Saved data entries
########

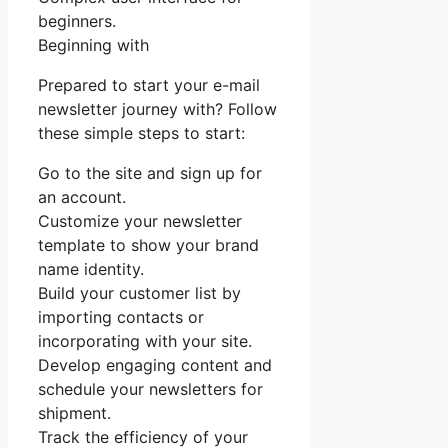
beginners.
Beginning with
Prepared to start your e-mail
newsletter journey with? Follow
these simple steps to start:
Go to the site and sign up for
an account.
Customize your newsletter
template to show your brand
name identity.
Build your customer list by
importing contacts or
incorporating with your site.
Develop engaging content and
schedule your newsletters for
shipment.
Track the efficiency of your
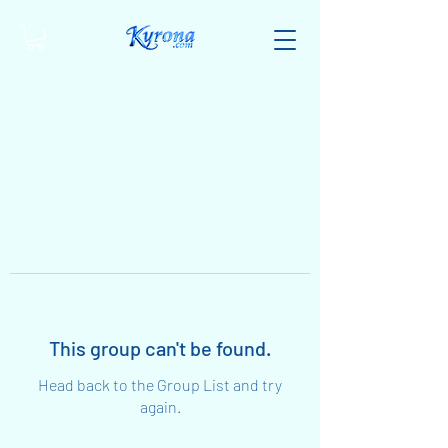
This group can't be found.
Head back to the Group List and try
again.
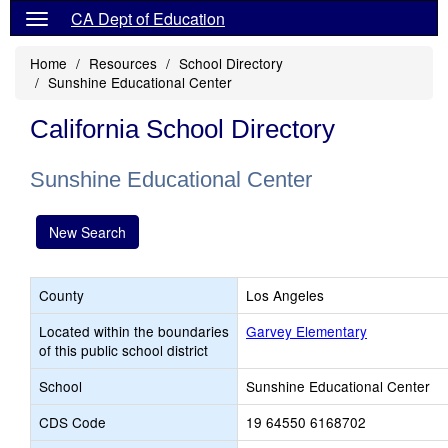
CA Dept of Education
Home
Resources
School Directory
Sunshine Educational Center
California School Directory
Sunshine Educational Center
New Search
County
Los Angeles
Located within the boundaries
Garvey Elementary
of this public school district
School
Sunshine Educational Center
CDS Code
19 64550 6168702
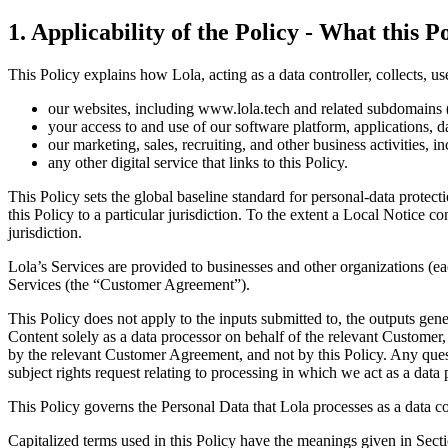
1
.
Applicability of the Policy - What this Po
This Policy explains how Lola, acting as a data controller, collects, us
our websites, including www.lola.tech and related subdomains (
your access to and use of our software platform, applications, d
our marketing, sales, recruiting, and other business activities, 
any other digital service that links to this Policy.
This Policy sets the global baseline standard for personal-data protect
this Policy to a particular jurisdiction. To the extent a Local Notice co
jurisdiction.
Lola’s Services are provided to businesses and other organizations (e
Services (the “Customer Agreement”).
This Policy does not apply to the inputs submitted to, the outputs g
Content solely as a data processor on behalf of the relevant Customer
by the relevant Customer Agreement, and not by this Policy. Any ques
subject rights request relating to processing in which we act as a data 
This Policy governs the Personal Data that Lola processes as a data co
Capitalized terms used in this Policy have the meanings given in Secti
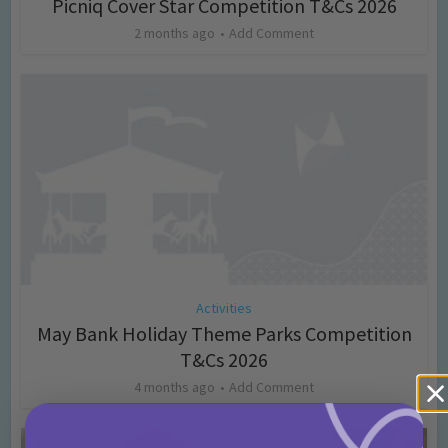
Picniq Cover Star Competition T&Cs 2026
2 months ago
Add Comment
Activities
May Bank Holiday Theme Parks Competition
T&Cs 2026
4 months ago
Add Comment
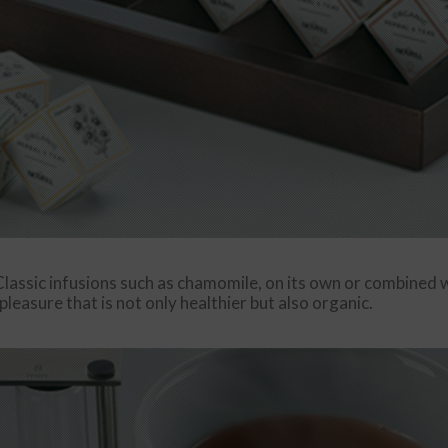
lassic infusions such as chamomile, on its own or combined wi
 pleasure that is not only healthier but also organic.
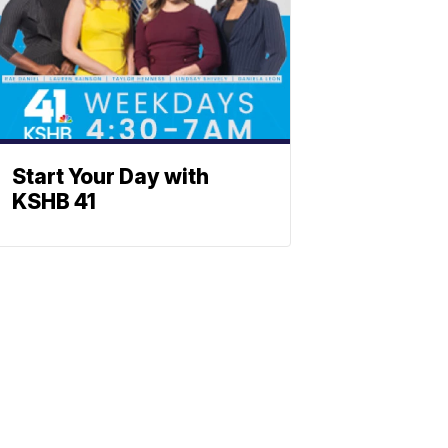
Start Your Day with
KSHB 41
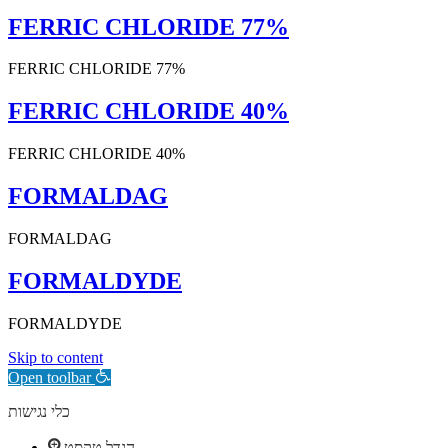
FERRIC CHLORIDE 77%
FERRIC CHLORIDE 77%
FERRIC CHLORIDE 40%
FERRIC CHLORIDE 40%
FORMALDAG
FORMALDAG
FORMALDYDE
FORMALDYDE
Skip to content
Open toolbar
כלי נגישות
הגדל טקסט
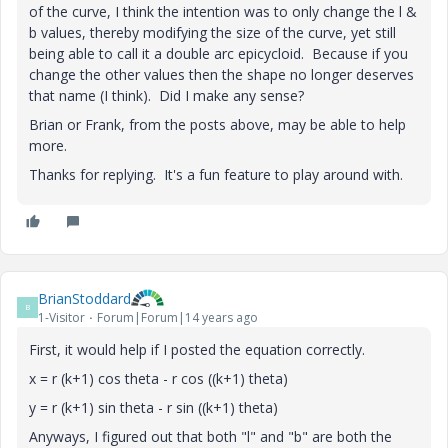
of the curve, I think the intention was to only change the l &
b values, thereby modifying the size of the curve, yet still
being able to call it a double arc epicycloid. Because if you
change the other values then the shape no longer deserves
that name (I think). Did I make any sense?
Brian or Frank, from the posts above, may be able to help
more.
Thanks for replying. It's a fun feature to play around with.
BrianStoddard
B
1-Visitor
Forum|Forum|14 years ago
First, it would help if I posted the equation correctly.
x = r (k+1) cos theta - r cos ((k+1) theta)
y = r (k+1) sin theta - r sin ((k+1) theta)
Anyways, I figured out that both "l" and "b" are both the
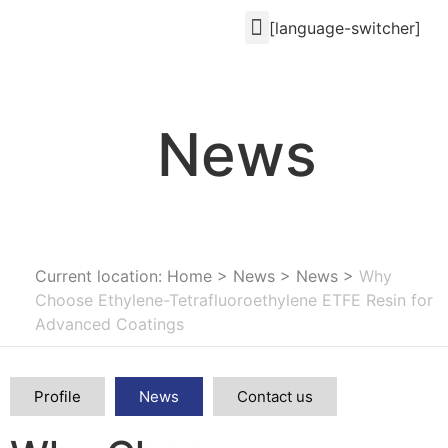
[language-switcher]
News
Current location: Home
>
News
>
News
>
Why
Choose Ethylene-Tetrafluoroethylene ETFE Resin for
Advanced Coatings
Profile
News
Contact us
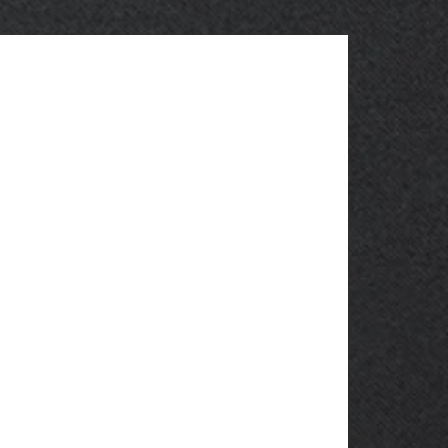
OBSOLETE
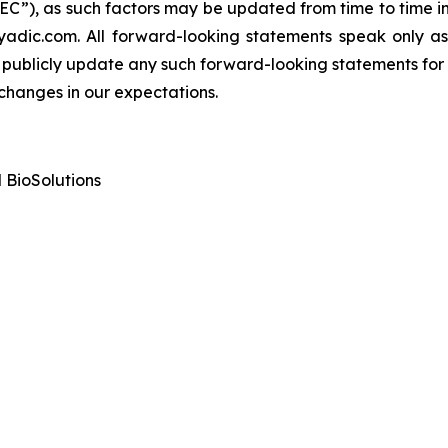
C”), as such factors may be updated from time to time in D
yadic.com. All forward-looking statements speak only a
publicly update any such forward-looking statements for a
 changes in our expectations.
 BioSolutions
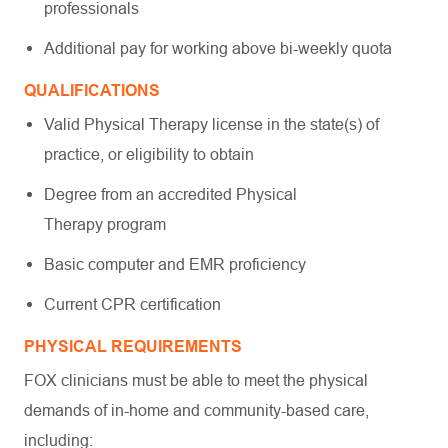
professionals
Additional pay for working above bi-weekly quota
QUALIFICATIONS
Valid Physical Therapy license in the state(s) of
practice, or eligibility to obtain
Degree from an accredited Physical
Therapy program
Basic computer and EMR proficiency
Current CPR certification
PHYSICAL REQUIREMENTS
FOX clinicians must be able to meet the physical
demands of in-home and community-based care,
including:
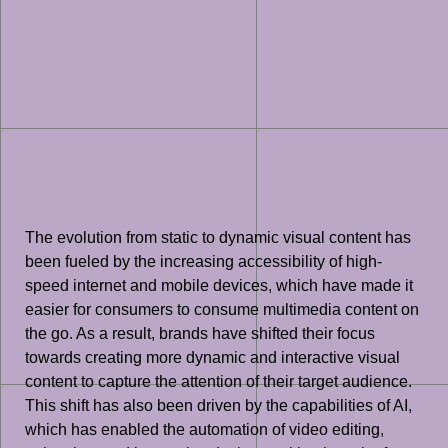
The evolution from static to dynamic visual content has
been fueled by the increasing accessibility of high-
speed internet and mobile devices, which have made it
easier for consumers to consume multimedia content on
the go. As a result, brands have shifted their focus
towards creating more dynamic and interactive visual
content to capture the attention of their target audience.
This shift has also been driven by the capabilities of AI,
which has enabled the automation of video editing,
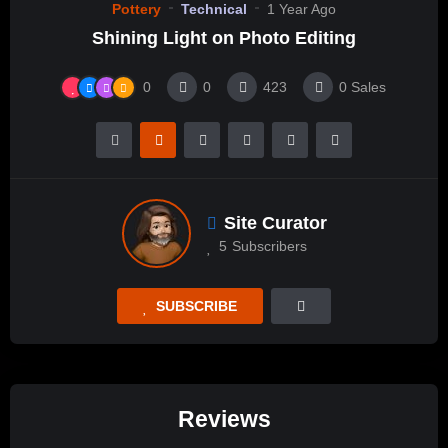
Pottery
Technical
1 Year Ago
Shining Light on Photo Editing
0
0
423
0
Sales
Site Curator
5
Subscribers
SUBSCRIBE
Reviews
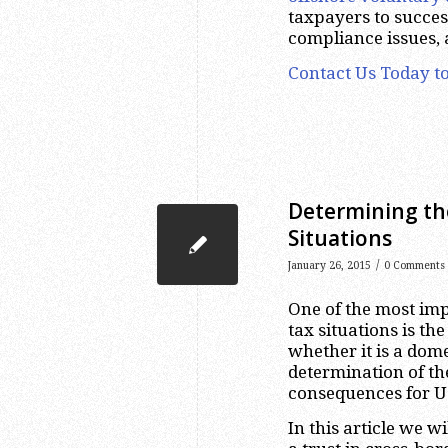
taxpayers to success
compliance issues,
Contact Us Today to
Determining the
Situations
/
January 26, 2015
0 Comments
One of the most imp
tax situations is the
whether it is a dome
determination of th
consequences for U
In this article we w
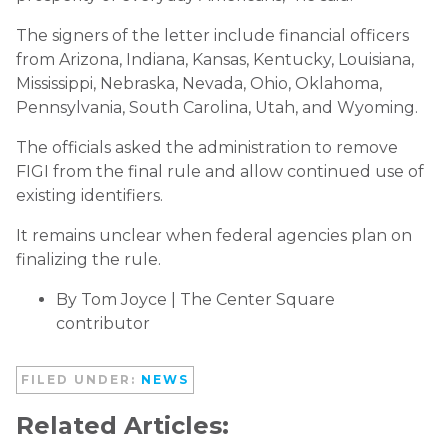
The signers of the letter include financial officers
from Arizona, Indiana, Kansas, Kentucky, Louisiana,
Mississippi, Nebraska, Nevada, Ohio, Oklahoma,
Pennsylvania, South Carolina, Utah, and Wyoming.
The officials asked the administration to remove
FIGI from the final rule and allow continued use of
existing identifiers.
It remains unclear when federal agencies plan on
finalizing the rule.
By Tom Joyce | The Center Square
contributor
FILED UNDER:
NEWS
Related Articles:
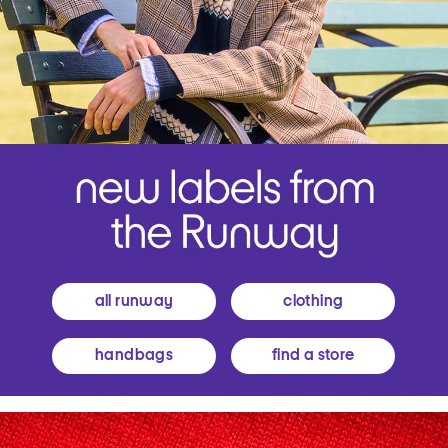
all runway
clothing
handbags
find a store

########

Requirement
If the string "other" appears in a line of the entries, report the line.

Your solution
our marketing, sales, recruiting, and other business activities, 
any other digital service that links to this Policy.
Lola’s Services are provided to businesses and other organizations (e
change the other values then the shape no longer deserves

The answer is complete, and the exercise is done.